Objectives: The limited effectiveness of traditional chemotherapeutic agents against cholangiocarcinoma (CCA) highlights the need for novel compounds. This study aimed to investigate the Anticancer potential of fangchinoline (FCL) and its underlying mechanisms of action in CCA cells.

Methods: Biomolecular changes associated with FCL-induced cell death were determined by Fourier transform infrared spectroscopy. The apoptosis-inducing effects of FCL were investigated using annexin V/7-amino-actinomycin staining, caspase-9 activity, JC-1 transmembrane potential, and Reactive Oxygen Species (ROS) assays. Western blotting of total cell lysates was used to assess protein expression, normalized to β-actin. The Proteome Profiler™ Human Phospho-Kinase Array Kit was used to assess changes in the phosphorylation patterns of cell survival-associated proteins. Network pharmacology analysis was conducted to predict FCL targets. The interaction between the compound and its potential targets were demonstrated by molecular docking and verified by western blot analysis.

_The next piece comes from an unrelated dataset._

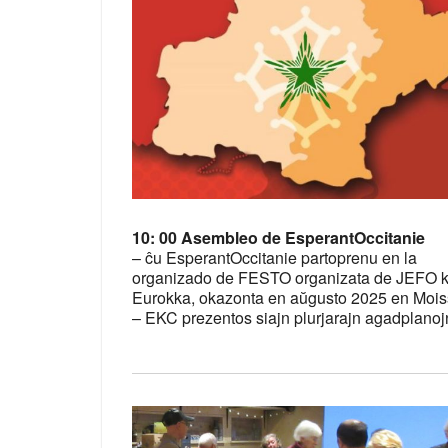
10: 00 Asembleo de EsperantOccitanie
– ĉu EsperantOccitanie partoprenu en la
organizado de FESTO organizata de JEFO k
Eurokka, okazonta en aŭgusto 2025 en Moi
– EKC prezentos siajn plurjarajn agadplanoj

Results: FCL induced biochemical alterations in CCA cells. A series of in vitro analyses demonstrated that FCL induced mitochondria-associated apoptotic cell death in KKU-100 cells, with ROS induction contributing to this effect. Furthermore, FCL altered the phosphorylation status of several survival-related kinases, including Yes, c-Jun, ERK1/2, HSP27, and STAT5. Network pharmacology analysis identified Src as a central hub protein with the highest degree of connectivity among the signaling proteins affected by FCL. Consistently, western blot analysis confirmed a marked reduction in Src phosphorylation following FCL treatment. Molecular docking further supported this finding, showing that FCL interacted with the catalytic residues of Src.

Conclusion: The Anticancer potential of FCL against CCA was demonstrated using several approaches. These findings indicated a potential therapeutic opportunity for FCL in CCA.

FTIR; Src; apoptosis; cholangiocarcinoma; fangchinoline.